Message-Id: <20131005173409.53BD0ACE74@ws-19476.site>
Date: Sat,  5 Oct 2013 12:34:08 -0500 (CDT)

--=_416ca26e7ae3e6956b51ba0f65fa0cc6
Content-Type: multipart/alternative;
        boundary="=_528bf0543b7c64db7d613576bb5971ad"

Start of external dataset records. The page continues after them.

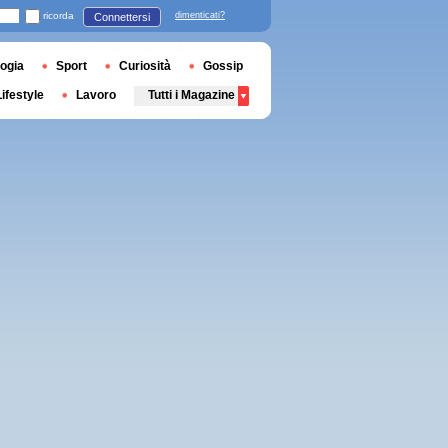
ricorda
dimenticati?
Connettersi
ogia
Sport
Curiosità
Gossip
Lifestyle
Lavoro
Tutti i Magazine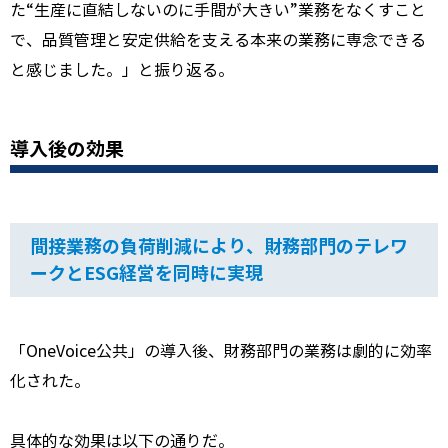
た
“
生産に直結しないのに手間が大きい
”
業務をなくすこと
で、品質管理と安定供給を支える本来の業務に専念できる
と感じました。」と振り返る。
導入後の効果
間接業務の負荷削減により、財務部門のテレワ
ークと
ESG
経営を同時に実現
「
OneVoice
公共」の導入後、財務部門の業務は劇的に効率
化された。
具体的な効果は以下の通りだ。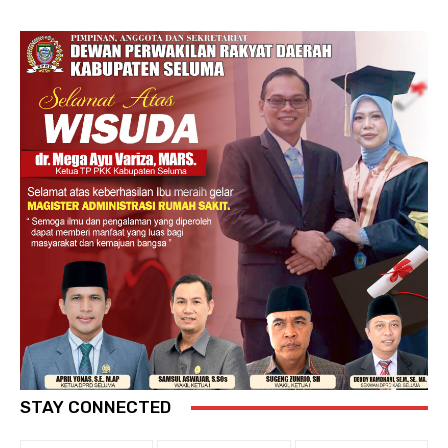
STAY CONNECTED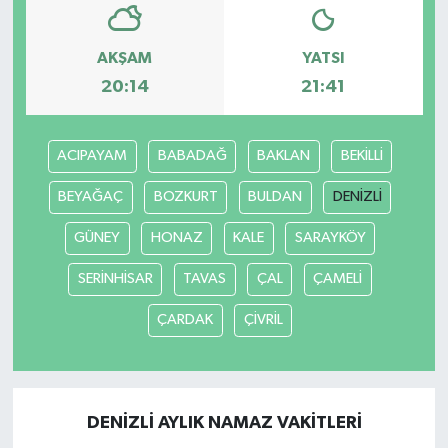
AKŞAM
YATSI
20:14
21:41
ACIPAYAM
BABADAĞ
BAKLAN
BEKİLLİ
BEYAĞAÇ
BOZKURT
BULDAN
DENİZLİ
GÜNEY
HONAZ
KALE
SARAYKÖY
SERİNHİSAR
TAVAS
ÇAL
ÇAMELİ
ÇARDAK
ÇİVRİL
DENİZLİ AYLIK NAMAZ VAKITLERI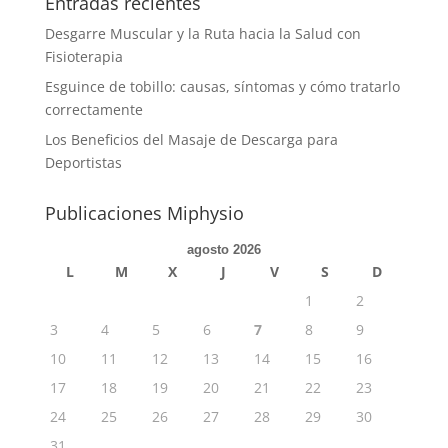
Entradas recientes
Desgarre Muscular y la Ruta hacia la Salud con
Fisioterapia
Esguince de tobillo: causas, síntomas y cómo tratarlo
correctamente
Los Beneficios del Masaje de Descarga para
Deportistas
Publicaciones Miphysio
agosto 2026
L
M
X
J
V
S
D
1
2
3
4
5
6
7
8
9
10
11
12
13
14
15
16
17
18
19
20
21
22
23
24
25
26
27
28
29
30
31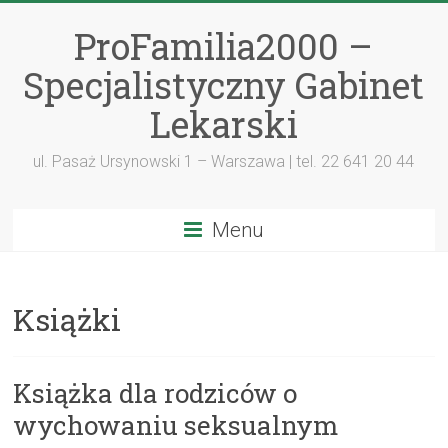
ProFamilia2000 –
Specjalistyczny Gabinet
Lekarski
ul. Pasaż Ursynowski 1 – Warszawa | tel. 22 641 20 44
Menu
Książki
Książka dla rodziców o
wychowaniu seksualnym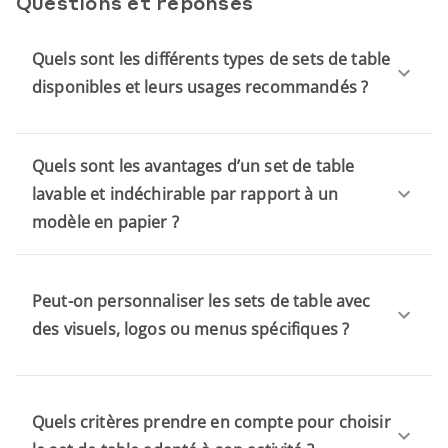
Questions et réponses
Quels sont les différents types de sets de table
disponibles et leurs usages recommandés ?
Quels sont les avantages d’un set de table
lavable et indéchirable par rapport à un
modèle en papier ?
Peut-on personnaliser les sets de table avec
des visuels, logos ou menus spécifiques ?
Quels critères prendre en compte pour choisir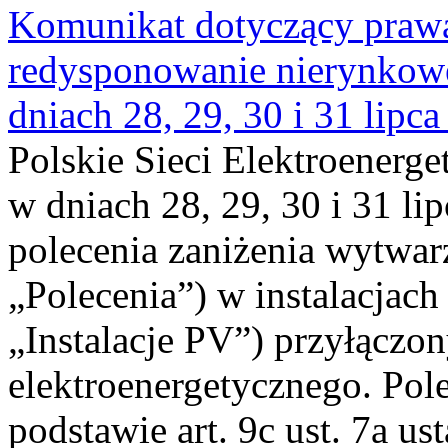
Komunikat dotyczący praw
redysponowanie nierynkowe 
dniach 28, 29, 30 i 31 lipca
Polskie Sieci Elektroenerge
w dniach 28, 29, 30 i 31 lip
polecenia zaniżenia wytwarz
„Polecenia”) w instalacjach
„Instalacje PV”) przyłączo
elektroenergetycznego. Pol
podstawie art. 9c ust. 7a us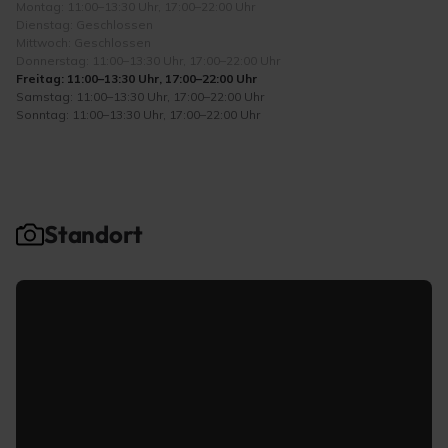
Montag: 11:00–13:30 Uhr, 17:00–22:00 Uhr
Dienstag: Geschlossen
Mittwoch: Geschlossen
Donnerstag: 11:00–13:30 Uhr, 17:00–22:00 Uhr
Freitag: 11:00–13:30 Uhr, 17:00–22:00 Uhr
Samstag: 11:00–13:30 Uhr, 17:00–22:00 Uhr
Sonntag: 11:00–13:30 Uhr, 17:00–22:00 Uhr
Standort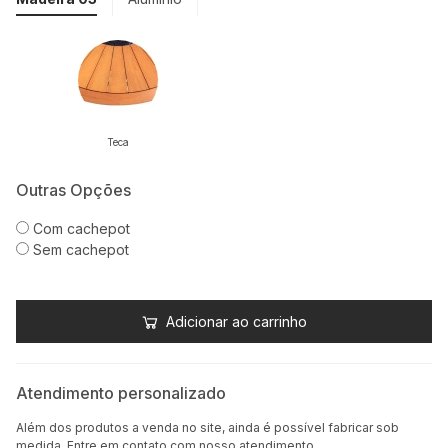
Teca
Outras Opções
Com cachepot
Sem cachepot
Adicionar ao carrinho
Atendimento personalizado
Além dos produtos a venda no site, ainda é possível fabricar sob
medida. Entre em contato com nosso atendimento.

--=_528bf0543b7c64db7d613576bb5971ad
Content-Type: text/plain; charset="ISO-8859-1"
Content-Transfer-Encoding: 7bit

Brigid Mae sent you a private message:


"I love casual dating, quickies in the park and pool sex ;)
I'm not too picky about guys so just message me and lets have some fun!"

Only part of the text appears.